In my line of work, about once a year, I encounter a patient with an unclassifiable disease, or Syndrome X. Generally, these are cases of congenital neurological defects, due to subtle genetic or chromosomal abnormalities, which have failed to find a place in the WHO (World Health Organisation) classification of diseases. A purist would say that it is impossible to have a single case of a syndrome, yet dictionaries allow the word to mean both a concurrent and recurrent clinical picture, so Syndrome X triumphs as a tentative diagnosis.

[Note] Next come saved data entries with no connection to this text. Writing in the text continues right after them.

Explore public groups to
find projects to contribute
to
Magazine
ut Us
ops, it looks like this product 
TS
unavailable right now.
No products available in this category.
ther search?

The prestigious scientific journal Nature has recently highlighted the true extent of the problem. A new clinical syndrome has been identified in patients with learning difficulties. The syndrome, as yet unnamed, is caused by “a very small deletion in chromosome 17”. In rather non-PC terms, in the journal’s own words, the new syndrome “is expected to explain about one per cent of undiagnosed cases of mental retardation”. Hardly the breakthrough medical geneticists were hoping for. 1 Not surprisingly, many intriguing historical diseases also qualify as Syndrome X, if not “Syndrome Unknown”. Some of these I have mentioned before [FT148:17], and I’ll take this opportunity to update developments; others have come to light since.
FT has long been interested in conditions in which people suddenly change colour. There have been cases where the victim dramatically turns orange, but the cause is now well understood: an excessive intake of carotene in vegetable and fruit juices (we are not talking about David Dickinson here). Then there are the people who – rather more slowly – turn green. This was the cause of much ribaldry in the correspondence columns after my previous article. The general tone consisted of anecdotal accounts of acquaintances who had turned green after the dye in their pyjamas ran. It’s always good to know that your public appreciates your writing.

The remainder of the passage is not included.